Many sons and daughters this Mother’s Day, longs for another day to be able to hear their mother say “I Love You”, for a chance to be held in their mother’s arms again. To have that one last chance to hear their voice, but instead must live on memories.

For many Mother’s Days, I have written letters to my mother. Letters that allowed me to express words that I could never share with her directly. Words that give me release from the pain of her absence, release from memories that leave me wanting and crying for what could never be.

 

What do you say to the children whose mother was just the vessel that gave birth to them? What words of comfort do you share that relieves the pain of missing a mother’s love that they may never experience even though they were raised in the same home with her.

 

Fathers (Mothers), do not provoke your children to anger but bring them up in the discipline and instruction of the Lord.  Eph. 6:4 NAS

I remember the teaching that states to “honor your father and mother and your days will be long” for by following this commandment you receive the first promise. A lesson all parent teach their children regardless if they follow Ephesians 6:4 or not. But when your mother’s discipline was in pain, her teachings were not of the Lord’s yet though it all you remain quiet. You honored her if for no other reason than she gave birth to you. You stayed quiet about home because others couldn’t believe or accept your truth. It’s a hard concept to understand anyone having anything but a loving mother. Yet the Lord questioned and answered that very possibility. The LORD answered, “Could a mother forget a child who nurses at her breast? Could she fail to love an infant who came from her own body? Even if a mother could forget, I will never forget you. Isaiah 49:15 CEV

As I look back, I used to mourn for what could never be. I mourned for love that I never received. But one day, I realized I wasn’t motherless, but blessed.

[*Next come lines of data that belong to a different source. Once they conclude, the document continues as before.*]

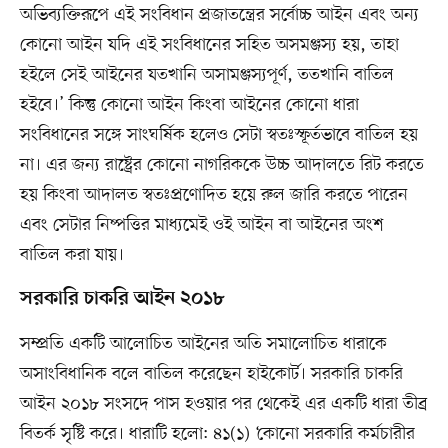
অভিব্যক্তিরূপে এই সংবিধান প্রজাতন্ত্রের সর্বোচ্চ আইন এবং অন্য
কোনো আইন যদি এই সংবিধানের সহিত অসমঞ্জস্য হয়, তাহা
হইলে সেই আইনের যতখানি অসামঞ্জস্যপূর্ণ, ততখানি বাতিল
হইবে।’ কিন্তু কোনো আইন কিংবা আইনের কোনো ধারা
সংবিধানের সঙ্গে সাংঘর্ষিক হলেও সেটা স্বতঃস্ফূর্তভাবে বাতিল হয়
না। এর জন্য রাষ্ট্রের কোনো নাগরিককে উচ্চ আদালতে রিট করতে
হয় কিংবা আদালত স্বতঃপ্রণোদিত হয়ে রুল জারি করতে পারেন
এবং সেটার নিষ্পত্তির মাধ্যমেই ওই আইন বা আইনের অংশ
বাতিল করা যায়।
সরকারি চাকরি আইন ২০১৮
সম্প্রতি একটি আলোচিত আইনের অতি সমালোচিত ধারাকে
অসাংবিধানিক বলে বাতিল করেছেন হাইকোর্ট। সরকারি চাকরি
আইন ২০১৮ সংসদে পাস হওয়ার পর থেকেই এর একটি ধারা তীব্র
বিতর্ক সৃষ্টি করে। ধারাটি হলো: ৪১(১) ‘কোনো সরকারি কর্মচারীর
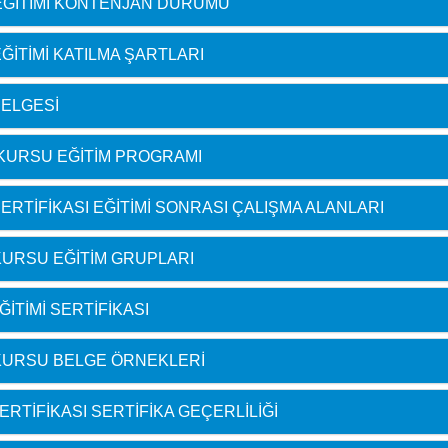
EĞITIMI KONTENJAN DURUMU
ITIMI KATILMA ŞARTLARI
BELGESI
KURSU EĞITIM PROGRAMI
RTIFIKASI EĞITIMI SONRASI ÇALIŞMA ALANLARI
KURSU EĞITIM GRUPLARI
ITIMI SERTIFIKASI
KURSU BELGE ÖRNEKLERI
RTIFIKASI SERTIFIKA GEÇERLILIĞI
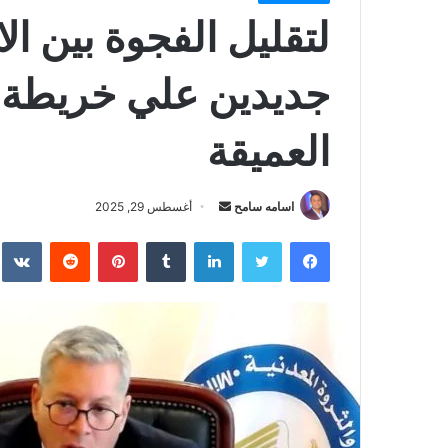
لتقليل الفجوة بين الا
جديدين علي خريطة إن
العميقة
أرسل
اسامه سامح
أغسطس 29, 2025
بريدا
فيسبوك
تويتر
لينكدإن
بينتيريست
إلكترونيا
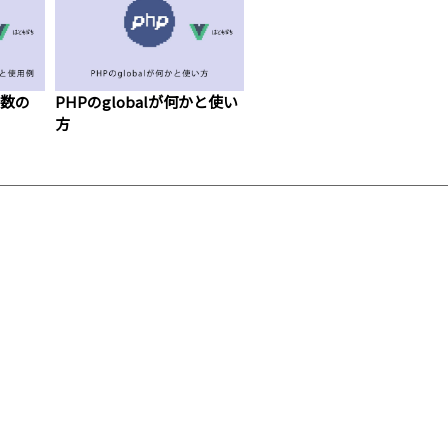
e関数の
PHPのglobalが何かと使い
方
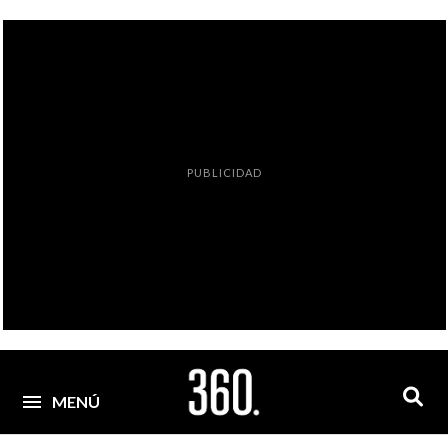
PUBLICIDAD
MENÚ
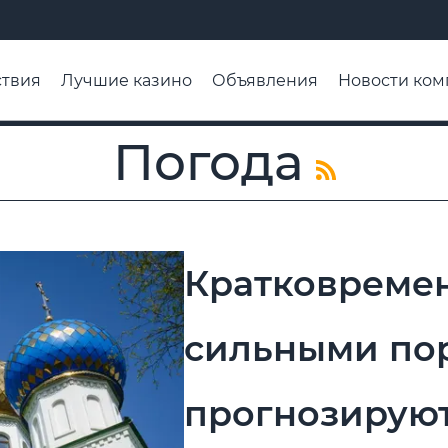
твия
Лучшие казино
Объявления
Новости ком
адьба недели
Чтобы помнили
Организации
Ра
Погода
Кратковреме
сильными по
прогнозируют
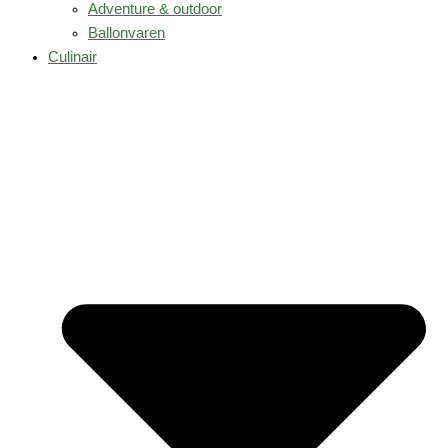
Adventure & outdoor
Ballonvaren
Culinair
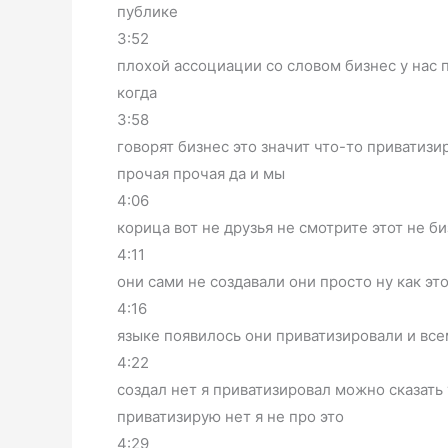
публике
3:52
плохой ассоциации со словом бизнес у нас п
когда
3:58
говорят бизнес это значит что-то приватизир
прочая прочая да и мы
4:06
корица вот не друзья не смотрите этот не 
4:11
они сами не создавали они просто ну как э
4:16
языке появилось они приватизировали и всем
4:22
создал нет я приватизировал можно сказать 
приватизирую нет я не про это
4:29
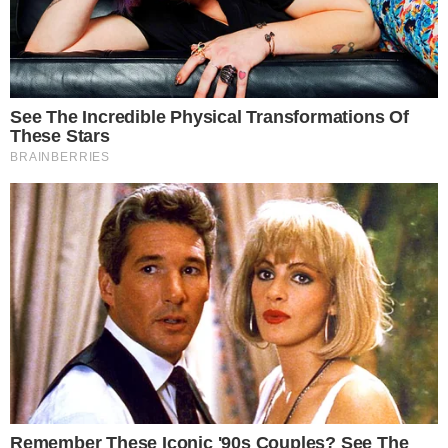
แยกประเภทผักออกจากกันจะช่วยให้ผักสดและต่ออายุความสดให้
กับผักได้หลายวัน
การล้างผักที่ถูกต้องลดเคมีที่ปนเปื้อนมากับผัก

Even if my father and mother abandon me, the LORD cares for me. Psalm 27:10 CBS

The bible states that in the absence of parents the Lord would care for you, and He will. Throughout one’s life, God sends mothers to guide and lead at different points in your life. The woman in your neighborhood whose house welcomed you with hugs and cakes. The teacher that made that extra time to talk you whenever you felt lost.  The coach that encouraged you to succeed and continue to root for you even when there was no one else rooting. The church momma that gently guided you when started going left instead of right. The Lord cared for you by bringing numerous mothers in your life at the time you need them.

Yes, there is nothing like a mother’s love from the woman who is responsible for bringing you into this world. It is a bond that one would think impossible to be absent, destroyed or neglected. Unfortunately many children this Mother’s Day look on Mother’s Day in disdain. If you happen to know one of those children, hug and let them know they are loved. As God spoke to Jeremiah, He also is speaking to you. “Jeremiah, I am your Creator, and before you were born, I chose you to speak for me to the nations.”Jeremiah 1:5 CEV  The Lord continues the tell us has He stated: “I will bless you with a future filled with hope–a future of success, not of suffering.” Jeremiah 29:11 CEV  

The Lord has covered you through your childhood, He gave you testimony to share and assists others. He has given you a recipe to create your own family knowing all item that will allow you to flourish as a loving parent.

This Mother’s Day to the motherless child, I beseech you to forgive and let go of what could never be. I request for you to leave your past only taking the lessons learned. To become that mother you never had. To care for children from your womb or others that they will call you Blessed.